JP 2003-077867 discloses an imprint molding displacement mechanism. As shown in FIG. 9, the displacement mechanism uses a fulcrum 12 to give support to allow a substrate 25 to freely move on the fulcrum 12, and uses two spring elements 14 to carry two ends of the substrate 25. When a mold 21 is in contact with the substrate 25, the substrate 25 would automatically adjust its parallelism with respect to the mold 21 so as to achieve a function of applying uniform pressure. However, an imprinting device with this mechanism is only suitable for small area imprinting and has low yields; for large area imprinting, it would easily lead to substrate deformation especially at positions of the substrate relatively farther from the fulcrum. Further in the case of having excessive area for imprinting, the position of the substrate supported by the single fulcrum would be damaged due to stress concentration, making the function of applying uniform pressure hard to be conducted. Therefore, this conventional technology is still limited by size of imprinting area and magnitude of imprinting force though having the function of applying uniform pressure.
U.S. Patent Publication No. 20040219249 A1 discloses a nanoimprint uniform pressing apparatus. As shown in FIG. 10, the uniform pressing apparatus uses a uniform pressing unit 40 including a sealing membrane 40a made of a flexible material and a fluid 40b filled in a space formed by the sealing membrane 40a. The fluid 40b in the sealing membrane 40a has a property of each point with equal pressure so as to achieve effects of transferring uniform force and applying uniform pressure.

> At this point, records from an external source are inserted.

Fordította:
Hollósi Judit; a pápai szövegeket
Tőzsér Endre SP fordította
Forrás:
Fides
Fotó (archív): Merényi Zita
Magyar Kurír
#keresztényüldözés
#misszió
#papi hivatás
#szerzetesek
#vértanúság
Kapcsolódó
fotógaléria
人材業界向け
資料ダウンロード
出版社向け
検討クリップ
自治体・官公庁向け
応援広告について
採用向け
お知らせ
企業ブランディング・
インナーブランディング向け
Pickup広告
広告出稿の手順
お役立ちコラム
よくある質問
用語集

Although this apparatus does not encounter the problems in the foregoing conventional technology such as uneven pressure being applied, partial distortion/deformation of nanostructures, limited yields and stress concentration, the apparatus needs specific components for molding clamping, heating and cooling, and the uniform pressing unit 40 is not directly mounted on a mold or a substrate, such that a combination of components such as housing, heating/cooling unit and carrier unit must be used to transmit force to a molding region. As a result, transmission of uniform force would be affected by surface mechanical properties of the components (for example, surface roughness, parallelism, and mechanical processing accuracy).

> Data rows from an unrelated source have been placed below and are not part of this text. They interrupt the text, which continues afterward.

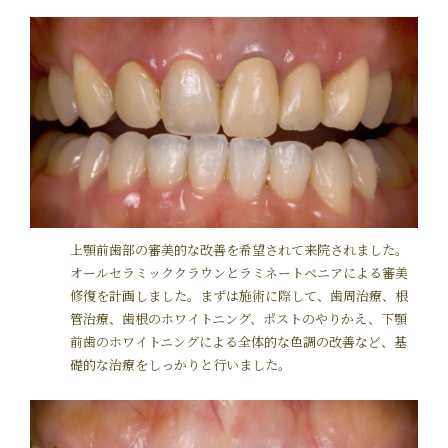
上顎前歯部の審美的な改善を希望されて来院されました。
オールセラミッククラウンとラミネートベニアによる審美
修復を計画しました。まずは施術に際して、歯周治療、根
管治療、歯根のホワイトニング、ポストのやりかえ、下顎
前歯のホワイトニングによる全体的な色調の改善など、基
礎的な治療をしっかりと行いました。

In other words, the mechanical errors between different components must be precisely controlled to maintain satisfactory parallel arrangement between the mold and the substrate. This not only complicates the fabrication processes but also requires high assembly precision. Further as the uniform pressing unit 40 of the above apparatus is not directly mounted on the mold or substrate but is carried by a plurality of components, this causes difficulty in fabrication and assembly, and also makes the apparatus structure more complicated, thereby increasing the fabrication costs.

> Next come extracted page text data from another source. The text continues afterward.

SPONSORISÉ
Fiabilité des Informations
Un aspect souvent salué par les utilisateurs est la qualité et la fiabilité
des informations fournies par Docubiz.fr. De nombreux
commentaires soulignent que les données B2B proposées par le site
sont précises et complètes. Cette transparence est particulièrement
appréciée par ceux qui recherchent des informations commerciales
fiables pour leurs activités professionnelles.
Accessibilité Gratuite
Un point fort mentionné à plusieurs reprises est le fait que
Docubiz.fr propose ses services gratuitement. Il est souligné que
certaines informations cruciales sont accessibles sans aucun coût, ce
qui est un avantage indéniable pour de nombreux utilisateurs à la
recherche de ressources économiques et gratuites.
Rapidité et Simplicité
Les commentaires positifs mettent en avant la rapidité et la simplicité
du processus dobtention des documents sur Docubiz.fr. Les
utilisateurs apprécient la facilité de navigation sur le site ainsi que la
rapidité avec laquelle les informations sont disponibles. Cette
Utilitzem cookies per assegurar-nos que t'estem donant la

Therefore, in response to the various problems caused by uneven imprinting pressure and unsatisfactory parallelism during an imprinting process in the foregoing conventional technology and the difficulty in fabrication and assembly, it is greatly desirable to develop a uniform pressing apparatus, which can make each point in an imprint region have equal pressure, maintain satisfactory parallel arrangement between a mold and a substrate, and minimize influence of surface mechanical properties of other components on the parallel arrangement, so as to provide transmission of uniform imprinting pressure.